Step 설명
This step provides the ability to read data from a delimited file. It has fewer overall options than the general Text File Input step, but it has a few key features over it:
- NIO -- Native system calls for reading the file means faster performance, but it is limited to only local files currently. No VFS support.
- Parallel running -- If you configure this step to run in multiple copies or in clustered mode, and you enable parallel running, each copy will read a separate block of a single file allowing you to distribute the file reading to several threads or even several slave nodes in a clustered transformation.

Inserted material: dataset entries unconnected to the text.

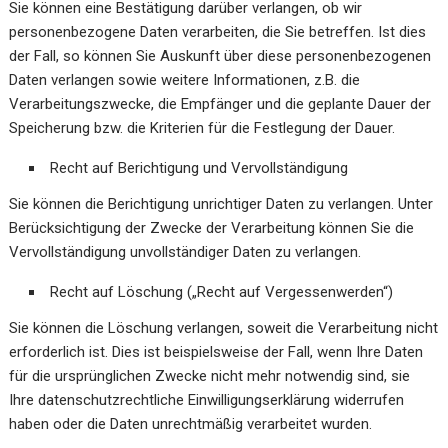
Sie können eine Bestätigung darüber verlangen, ob wir
personenbezogene Daten verarbeiten, die Sie betreffen. Ist dies
der Fall, so können Sie Auskunft über diese personenbezogenen
Daten verlangen sowie weitere Informationen, z.B. die
Verarbeitungszwecke, die Empfänger und die geplante Dauer der
Speicherung bzw. die Kriterien für die Festlegung der Dauer.
Recht auf Berichtigung und Vervollständigung
Sie können die Berichtigung unrichtiger Daten zu verlangen. Unter
Berücksichtigung der Zwecke der Verarbeitung können Sie die
Vervollständigung unvollständiger Daten zu verlangen.
Recht auf Löschung („Recht auf Vergessenwerden“)
Sie können die Löschung verlangen, soweit die Verarbeitung nicht
erforderlich ist. Dies ist beispielsweise der Fall, wenn Ihre Daten
für die ursprünglichen Zwecke nicht mehr notwendig sind, sie
Ihre datenschutzrechtliche Einwilligungserklärung widerrufen
haben oder die Daten unrechtmäßig verarbeitet wurden.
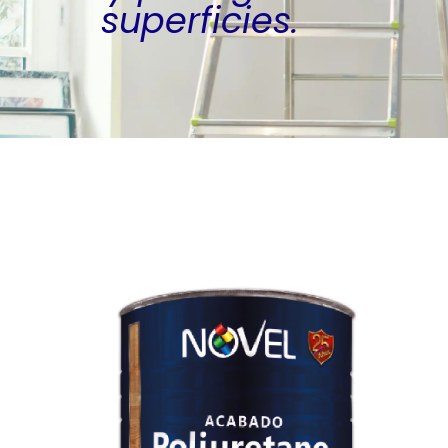
superficies.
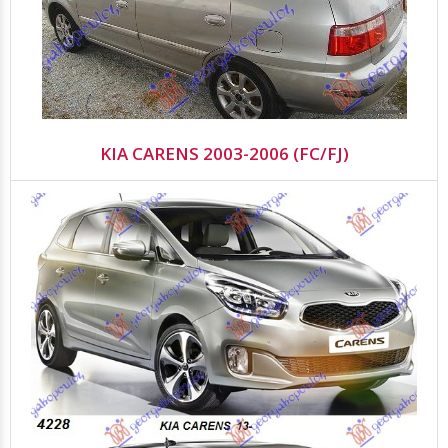
KIA CARENS 2003-2006 (FC/FJ)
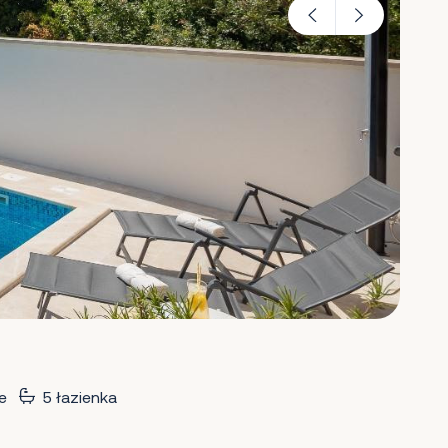
e
5 łazienka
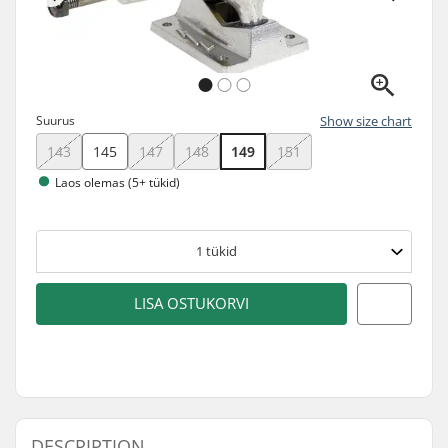
Suurus
Show size chart
143
145
147
148
149
151
Laos olemas (5+ tükid)
1
tükid
LISA OSTUKORVI
DESCRIPTION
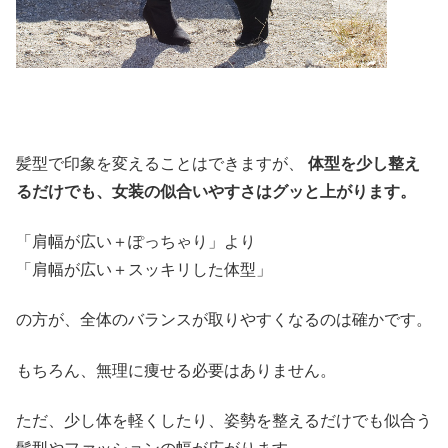
髪型で印象を変えることはできますが、
体型を少し整え
るだけでも、女装の似合いやすさはグッと上がります。
「肩幅が広い＋ぽっちゃり」より
「肩幅が広い＋スッキリした体型」
の方が、全体のバランスが取りやすくなるのは確かです。
もちろん、無理に痩せる必要はありません。
ただ、少し体を軽くしたり、姿勢を整えるだけでも似合う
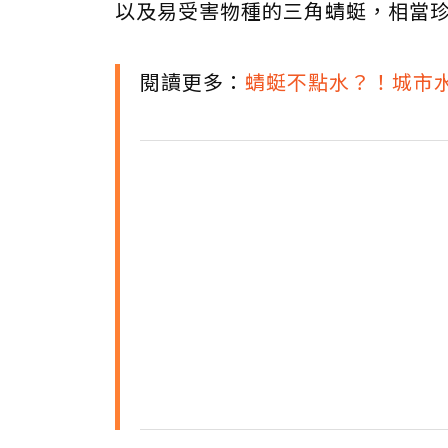
以及易受害物種的三角蜻蜓，相當
閱讀更多：
蜻蜓不點水？！城市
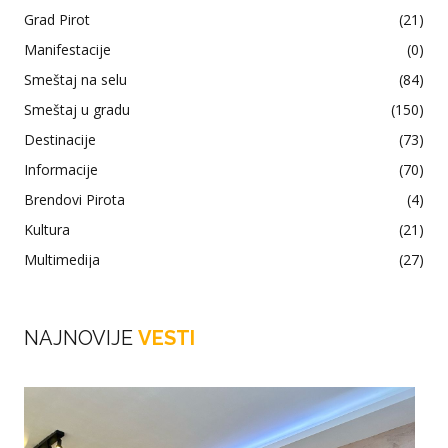
Grad Pirot
(21)
Manifestacije
(0)
Smeštaj na selu
(84)
Smeštaj u gradu
(150)
Destinacije
(73)
Informacije
(70)
Brendovi Pirota
(4)
Kultura
(21)
Multimedija
(27)
NAJNOVIJE
VESTI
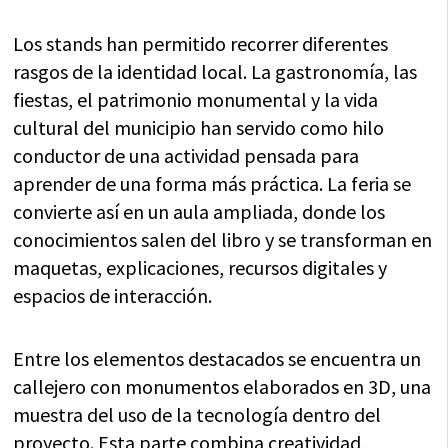
Los stands han permitido recorrer diferentes
rasgos de la identidad local. La gastronomía, las
fiestas, el patrimonio monumental y la vida
cultural del municipio han servido como hilo
conductor de una actividad pensada para
aprender de una forma más práctica. La feria se
convierte así en un aula ampliada, donde los
conocimientos salen del libro y se transforman en
maquetas, explicaciones, recursos digitales y
espacios de interacción.
Entre los elementos destacados se encuentra un
callejero con monumentos elaborados en 3D, una
muestra del uso de la tecnología dentro del
proyecto. Esta parte combina creatividad,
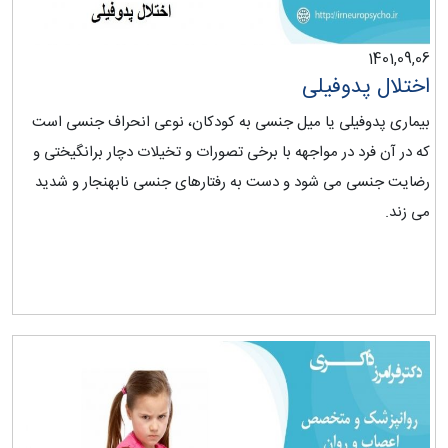
1401,09,06
اختلال پدوفیلی
بیماری پدوفیلی یا میل جنسی به کودکان، نوعی انحراف جنسی است
که در آن فرد در مواجهه با برخی تصورات و تخیلات دچار برانگیختی و
رضایت جنسی می شود و دست به رفتارهای جنسی نابهنجار و شدید
می زند.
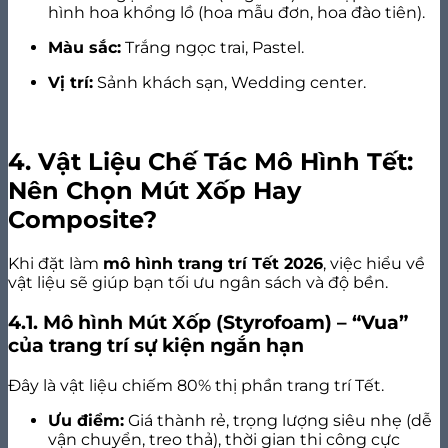
hình hoa khổng lồ (hoa mẫu đơn, hoa đào tiên).
Màu sắc:
Trắng ngọc trai, Pastel.
Vị trí:
Sảnh khách sạn, Wedding center.
4. Vật Liệu Chế Tác Mô Hình Tết:
Nên Chọn Mút Xốp Hay
Composite?
Khi đặt làm
mô hình trang trí Tết 2026
, việc hiểu về
vật liệu sẽ giúp bạn tối ưu ngân sách và độ bền.
4.1. Mô hình Mút Xốp (Styrofoam) – “Vua”
của trang trí sự kiện ngắn hạn
Đây là vật liệu chiếm 80% thị phần trang trí Tết.
Ưu điểm:
Giá thành rẻ, trọng lượng siêu nhẹ (dễ
vận chuyển, treo thả), thời gian thi công cực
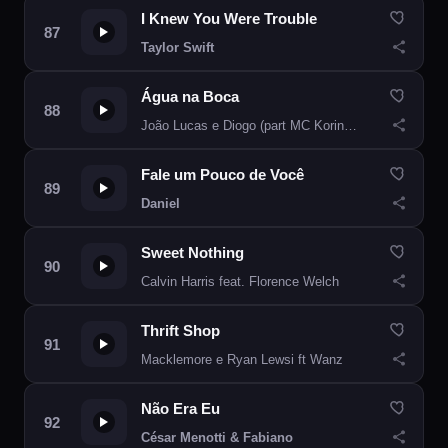
I Knew You Were Trouble
Taylor Swift
Água na Boca
João Lucas e Diogo (part MC Koringa)
Fale um Pouco de Você
Daniel
Sweet Nothing
Calvin Harris feat. Florence Welch
Thrift Shop
Macklemore e Ryan Lewsi ft Wanz
Não Era Eu
César Menotti & Fabiano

- Lazy conversion -- If you will be reading many fields from the file and many of those fields will not be manipulate, but merely passed through the transformation to land in some other text file or a database, lazy conversion can prevent Kettle from performing unnecessary work on those fields such as converting them into objects such as strings, dates, or numbers.
옵션
The table below describes the options available for the CSV Input step:
Option |
Description |
---|---|
Step name |
Name of the step.
|
Filename |
Specify the name of the CSV file to read from. |
Delimiter |
Specify the file delimiter character used in the target file. |
Enclosure |
Specify the enclosure character used in the target file. |
NIO buffer size |
This is the size of the read buffer. It represents the amount of bytes that is read in one time from disk. |
Lazy conversion |
The lazy conversion algorithm will try to avoid unnecessary data type conversions and can result in a significant performance improvements if this is possible. The typical example that comes to mind is reading from a text file and writing back to a text file. |
Header row present? |
Enable this option if the target file contains a header row containing column names. |
Add filename to result |
Adds the CSV filename(s) read to the result of this transformation. A unique list is being kept in memory that can be used in the next job entry in a job, for example in another transformation. |
The row number field name (optional) |
The name of the Integer field that will contain the row number in the output of this step. |
Running in parallel? |
Check this box if you will have multiple instances of this step running (step copies) and if you want each instance to read a separate part of the CSV file(s).
|
File Encoding |
Specify the encoding of the file being read. |
Fields Table |
This table contains an ordered list of fields to be read from the target file. |
Preview button |
Click to preview the data coming from the target file. |
Get Fields button |
Click to return a list of fields from the target file based on the current settings (i.e. Delimiter, Enclosure, etc.). All fields identified will be added to the Fields Table. |